# [Task details]
Go line by line through the data and copy those with the word "Running".

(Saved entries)
+++

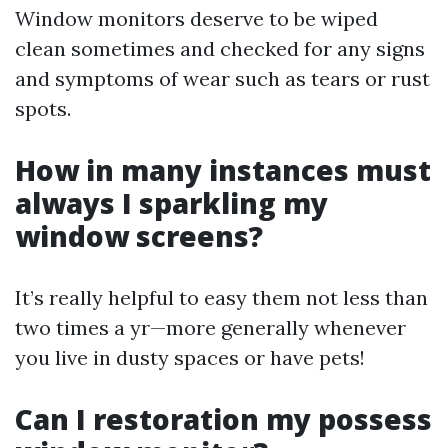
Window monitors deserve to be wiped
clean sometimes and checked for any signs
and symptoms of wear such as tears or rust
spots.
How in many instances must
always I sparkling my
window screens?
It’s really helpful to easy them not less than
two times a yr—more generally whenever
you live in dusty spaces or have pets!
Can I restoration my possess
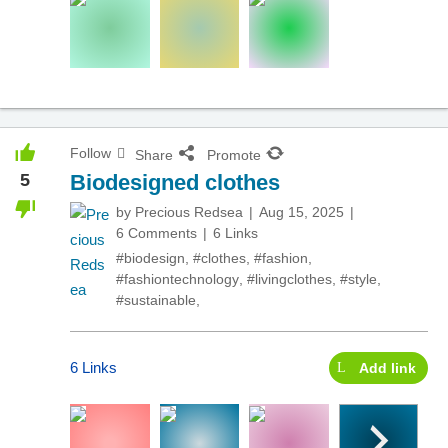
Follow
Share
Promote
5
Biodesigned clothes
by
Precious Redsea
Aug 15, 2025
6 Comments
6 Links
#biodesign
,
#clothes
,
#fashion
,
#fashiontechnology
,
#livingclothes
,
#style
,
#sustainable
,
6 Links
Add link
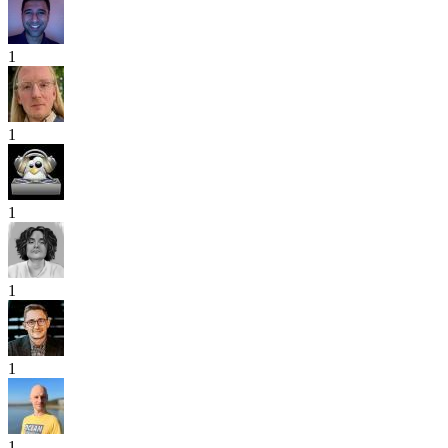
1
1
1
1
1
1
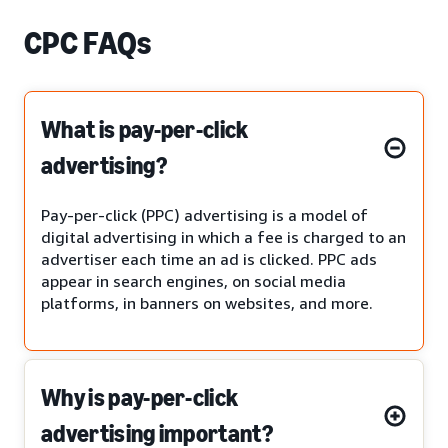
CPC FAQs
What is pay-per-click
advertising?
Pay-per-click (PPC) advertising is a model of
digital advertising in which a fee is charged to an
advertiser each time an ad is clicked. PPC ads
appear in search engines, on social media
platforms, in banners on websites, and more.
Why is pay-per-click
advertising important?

+++

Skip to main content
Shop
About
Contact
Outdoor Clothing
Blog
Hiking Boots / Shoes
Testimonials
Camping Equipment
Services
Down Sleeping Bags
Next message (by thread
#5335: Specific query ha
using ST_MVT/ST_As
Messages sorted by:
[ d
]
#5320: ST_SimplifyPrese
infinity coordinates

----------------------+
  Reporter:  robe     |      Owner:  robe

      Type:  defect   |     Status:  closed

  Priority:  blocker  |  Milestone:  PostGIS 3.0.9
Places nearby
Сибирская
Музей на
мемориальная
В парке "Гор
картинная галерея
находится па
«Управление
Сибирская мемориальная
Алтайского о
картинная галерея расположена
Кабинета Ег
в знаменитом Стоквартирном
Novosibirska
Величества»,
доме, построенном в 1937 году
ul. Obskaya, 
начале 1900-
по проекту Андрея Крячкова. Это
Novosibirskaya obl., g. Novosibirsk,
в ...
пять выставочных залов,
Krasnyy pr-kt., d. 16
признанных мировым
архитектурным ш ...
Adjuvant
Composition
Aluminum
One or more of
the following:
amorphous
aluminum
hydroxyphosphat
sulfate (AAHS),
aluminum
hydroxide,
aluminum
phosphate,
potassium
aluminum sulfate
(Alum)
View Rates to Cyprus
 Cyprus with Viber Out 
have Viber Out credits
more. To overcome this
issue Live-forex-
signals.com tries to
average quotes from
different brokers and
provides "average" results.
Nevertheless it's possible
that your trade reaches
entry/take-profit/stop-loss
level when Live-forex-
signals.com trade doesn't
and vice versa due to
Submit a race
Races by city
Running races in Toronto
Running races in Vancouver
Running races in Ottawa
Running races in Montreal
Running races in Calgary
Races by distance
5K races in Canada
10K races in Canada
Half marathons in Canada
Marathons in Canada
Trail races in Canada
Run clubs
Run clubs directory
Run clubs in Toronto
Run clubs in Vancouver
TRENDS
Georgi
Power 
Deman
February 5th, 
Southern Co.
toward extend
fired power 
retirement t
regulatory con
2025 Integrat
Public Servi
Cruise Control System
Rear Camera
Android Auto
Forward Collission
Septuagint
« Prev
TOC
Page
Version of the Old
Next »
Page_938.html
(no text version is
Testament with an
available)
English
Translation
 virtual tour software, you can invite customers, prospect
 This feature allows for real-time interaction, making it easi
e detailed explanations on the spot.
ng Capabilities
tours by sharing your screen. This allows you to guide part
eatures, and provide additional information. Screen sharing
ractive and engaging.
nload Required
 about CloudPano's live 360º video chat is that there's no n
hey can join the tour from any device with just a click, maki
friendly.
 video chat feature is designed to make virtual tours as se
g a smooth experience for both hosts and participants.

+++

# [Result below]
Running races in Toronto
Running races in Vancouver
Running races in Ottawa
Running races in Montreal
Running races in Calgary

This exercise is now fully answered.